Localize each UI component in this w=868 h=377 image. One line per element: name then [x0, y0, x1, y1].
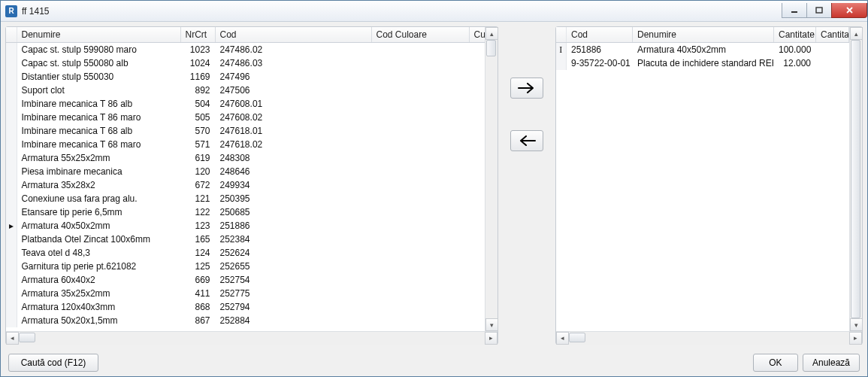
cell-cod-culoare[interactable]	[371, 151, 469, 165]
cell-denumire[interactable]: Imbinare mecanica T 86 alb	[17, 97, 180, 111]
table-row[interactable]: Suport clot892247506	[6, 84, 485, 97]
cell-cu[interactable]	[469, 111, 485, 124]
table-row[interactable]: Imbinare mecanica T 68 alb570247618.01	[6, 124, 485, 138]
cell-cod-culoare[interactable]	[371, 56, 469, 70]
cell-cod-culoare[interactable]	[371, 43, 469, 57]
cell-cod[interactable]: 250395	[215, 192, 371, 205]
table-row[interactable]: Armatura 60x40x2669252754	[6, 273, 485, 287]
cell-cod-culoare[interactable]	[371, 111, 469, 124]
col-cod[interactable]: Cod	[567, 27, 633, 43]
scroll-thumb[interactable]	[851, 40, 860, 318]
scroll-right-icon[interactable]: ▸	[849, 332, 862, 345]
cell-cu[interactable]	[469, 56, 485, 70]
cell-cantitate[interactable]: 12.000	[774, 56, 816, 70]
cell-cod[interactable]: 247506	[215, 84, 371, 97]
cell-cod-culoare[interactable]	[371, 287, 469, 300]
cell-cod[interactable]: 247618.01	[215, 124, 371, 138]
cell-cod-culoare[interactable]	[371, 205, 469, 219]
cell-cod[interactable]: 247608.02	[215, 111, 371, 124]
cell-cu[interactable]	[469, 205, 485, 219]
cell-cod[interactable]: 252884	[215, 314, 371, 327]
col-cod-culoare[interactable]: Cod Culoare	[371, 27, 469, 43]
cell-denumire[interactable]: Armatura 35x25x2mm	[17, 287, 180, 300]
cell-cod[interactable]: 247608.01	[215, 97, 371, 111]
table-row[interactable]: Distantier stulp 5500301169247496	[6, 70, 485, 84]
cell-nrcrt[interactable]: 411	[180, 287, 215, 300]
cancel-button[interactable]: Anulează	[803, 354, 860, 372]
cell-cu[interactable]	[469, 97, 485, 111]
cell-cu[interactable]	[469, 43, 485, 57]
table-row[interactable]: Armatura 35x25x2mm411252775	[6, 287, 485, 300]
cell-cod-culoare[interactable]	[371, 97, 469, 111]
cell-nrcrt[interactable]: 669	[180, 273, 215, 287]
cell-cu[interactable]	[469, 178, 485, 192]
cell-cod[interactable]: 9-35722-00-01	[567, 56, 633, 70]
cell-cu[interactable]	[469, 84, 485, 97]
cell-cod-culoare[interactable]	[371, 300, 469, 314]
cell-cod-culoare[interactable]	[371, 233, 469, 246]
cell-denumire[interactable]: Capac st. stulp 599080 maro	[17, 43, 180, 57]
cell-nrcrt[interactable]: 504	[180, 97, 215, 111]
minimize-button[interactable]	[782, 3, 807, 18]
maximize-button[interactable]	[806, 3, 832, 18]
left-horizontal-scrollbar[interactable]: ◂ ▸	[6, 331, 498, 344]
right-grid[interactable]: Cod Denumire Cantitate Cantita I251886Ar…	[556, 27, 850, 70]
table-row[interactable]: Platbanda Otel Zincat 100x6mm165252384	[6, 233, 485, 246]
table-row[interactable]: Teava otel d 48,3124252624	[6, 246, 485, 260]
close-button[interactable]	[831, 3, 867, 18]
cell-denumire[interactable]: Suport clot	[17, 84, 180, 97]
scroll-left-icon[interactable]: ◂	[6, 332, 19, 345]
cell-nrcrt[interactable]: 619	[180, 151, 215, 165]
cell-cod[interactable]: 251886	[567, 43, 633, 57]
cell-cod[interactable]: 248308	[215, 151, 371, 165]
cell-denumire[interactable]: Armatura 60x40x2	[17, 273, 180, 287]
table-row[interactable]: Imbinare mecanica T 86 maro505247608.02	[6, 111, 485, 124]
cell-cod-culoare[interactable]	[371, 273, 469, 287]
scroll-left-icon[interactable]: ◂	[556, 332, 569, 345]
cell-cod-culoare[interactable]	[371, 246, 469, 260]
col-denumire[interactable]: Denumire	[17, 27, 180, 43]
table-row[interactable]: 9-35722-00-01Placuta de inchidere standa…	[556, 56, 849, 70]
right-vertical-scrollbar[interactable]: ▴ ▾	[849, 27, 862, 331]
table-row[interactable]: Capac st. stulp 599080 maro1023247486.02	[6, 43, 485, 57]
scroll-up-icon[interactable]: ▴	[850, 27, 863, 40]
cell-denumire[interactable]: Piesa imbinare mecanica	[17, 165, 180, 178]
cell-cu[interactable]	[469, 314, 485, 327]
table-row[interactable]: Conexiune usa fara prag alu.121250395	[6, 192, 485, 205]
cell-nrcrt[interactable]: 571	[180, 138, 215, 151]
cell-nrcrt[interactable]: 868	[180, 300, 215, 314]
cell-nrcrt[interactable]: 570	[180, 124, 215, 138]
cell-nrcrt[interactable]: 165	[180, 233, 215, 246]
ok-button[interactable]: OK	[753, 354, 798, 372]
cell-cod-culoare[interactable]	[371, 219, 469, 233]
col-cu[interactable]: Cu	[469, 27, 485, 43]
cell-cu[interactable]	[469, 165, 485, 178]
cell-cod-culoare[interactable]	[371, 260, 469, 273]
cell-cu[interactable]	[469, 300, 485, 314]
cell-cod-culoare[interactable]	[371, 138, 469, 151]
cell-denumire[interactable]: Armatura 55x25x2mm	[17, 151, 180, 165]
cell-nrcrt[interactable]: 1024	[180, 56, 215, 70]
cell-denumire[interactable]: Armatura 35x28x2	[17, 178, 180, 192]
cell-denumire[interactable]: Armatura 40x50x2mm	[633, 43, 774, 57]
table-row[interactable]: Armatura 35x28x2672249934	[6, 178, 485, 192]
cell-cod[interactable]: 248646	[215, 165, 371, 178]
left-grid[interactable]: Denumire NrCrt Cod Cod Culoare Cu Capac …	[6, 27, 485, 327]
cell-denumire[interactable]: Armatura 50x20x1,5mm	[17, 314, 180, 327]
cell-cod[interactable]: 252384	[215, 233, 371, 246]
cell-denumire[interactable]: Armatura 120x40x3mm	[17, 300, 180, 314]
cell-cu[interactable]	[469, 70, 485, 84]
cell-nrcrt[interactable]: 121	[180, 192, 215, 205]
cell-denumire[interactable]: Distantier stulp 550030	[17, 70, 180, 84]
table-row[interactable]: Garnitura tip perie pt.621082125252655	[6, 260, 485, 273]
cell-cod[interactable]: 247496	[215, 70, 371, 84]
scroll-thumb[interactable]	[19, 333, 35, 342]
cell-denumire[interactable]: Armatura 40x50x2mm	[17, 219, 180, 233]
table-row[interactable]: Etansare tip perie 6,5mm122250685	[6, 205, 485, 219]
cell-nrcrt[interactable]: 124	[180, 246, 215, 260]
cell-cu[interactable]	[469, 273, 485, 287]
table-row[interactable]: Capac st. stulp 550080 alb1024247486.03	[6, 56, 485, 70]
scroll-thumb[interactable]	[569, 333, 585, 342]
cell-denumire[interactable]: Etansare tip perie 6,5mm	[17, 205, 180, 219]
cell-nrcrt[interactable]: 505	[180, 111, 215, 124]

Exercise objective
Check each line of the data for "perie". Copy the lines where it turns up.

Solution for this task
table-row[interactable]: Garnitura tip perie pt.621082125252655	[6, 260, 485, 273]
table-row[interactable]: Etansare tip perie 6,5mm122250685	[6, 205, 485, 219]
cell-denumire[interactable]: Etansare tip perie 6,5mm	[17, 205, 180, 219]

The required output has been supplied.